» Task objective: Of the entries below, return only those lines from the line with "We’ve got your back. Guaranteed" to the line with "Join AT&T today and stay connected to what", exactly, both included.

» Data supplied:
────────────────────

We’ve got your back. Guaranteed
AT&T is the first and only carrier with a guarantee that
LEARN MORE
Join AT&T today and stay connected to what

────────────────────

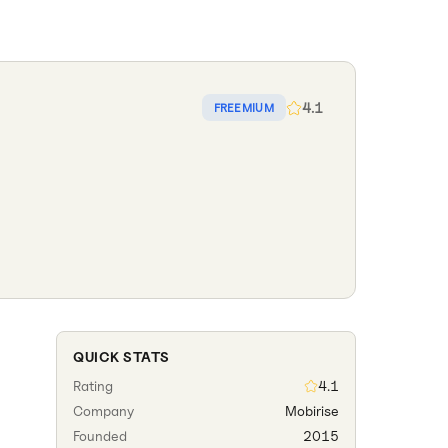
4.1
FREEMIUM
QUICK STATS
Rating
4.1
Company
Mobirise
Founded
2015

────────────────────

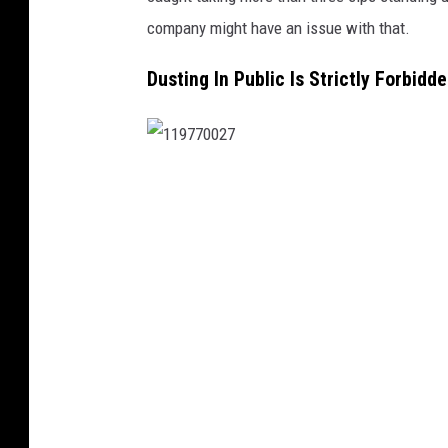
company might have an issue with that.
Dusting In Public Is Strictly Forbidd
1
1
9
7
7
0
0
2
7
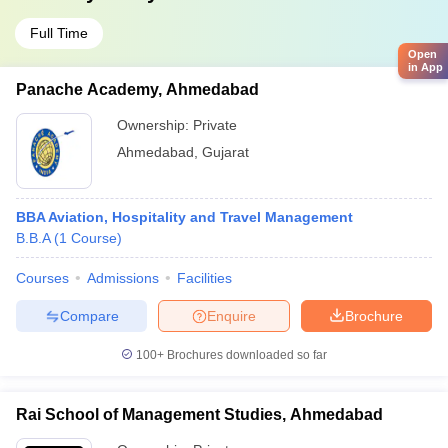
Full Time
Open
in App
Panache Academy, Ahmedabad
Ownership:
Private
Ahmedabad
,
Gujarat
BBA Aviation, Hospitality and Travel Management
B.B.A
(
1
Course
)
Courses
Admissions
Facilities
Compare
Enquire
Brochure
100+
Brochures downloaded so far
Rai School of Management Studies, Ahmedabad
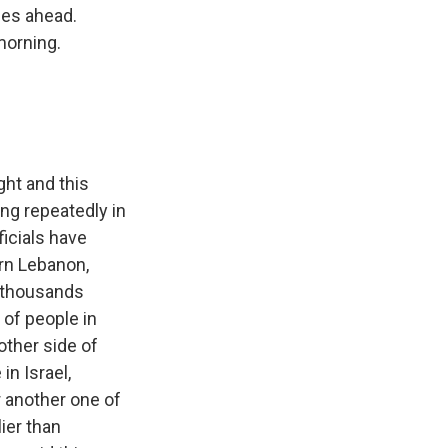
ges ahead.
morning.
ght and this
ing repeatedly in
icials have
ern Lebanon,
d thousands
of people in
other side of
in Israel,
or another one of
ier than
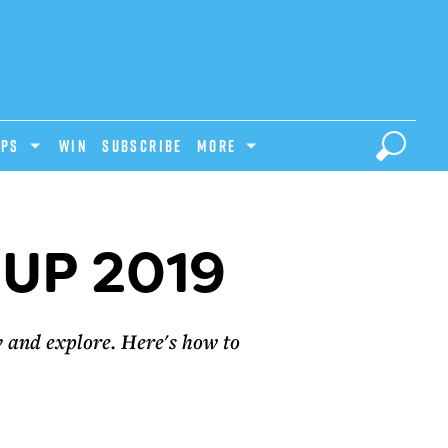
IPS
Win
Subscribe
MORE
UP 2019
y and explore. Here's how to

────────────────────

» Answer box:
We’ve got your back. Guaranteed
AT&T is the first and only carrier with a guarantee that
LEARN MORE
Join AT&T today and stay connected to what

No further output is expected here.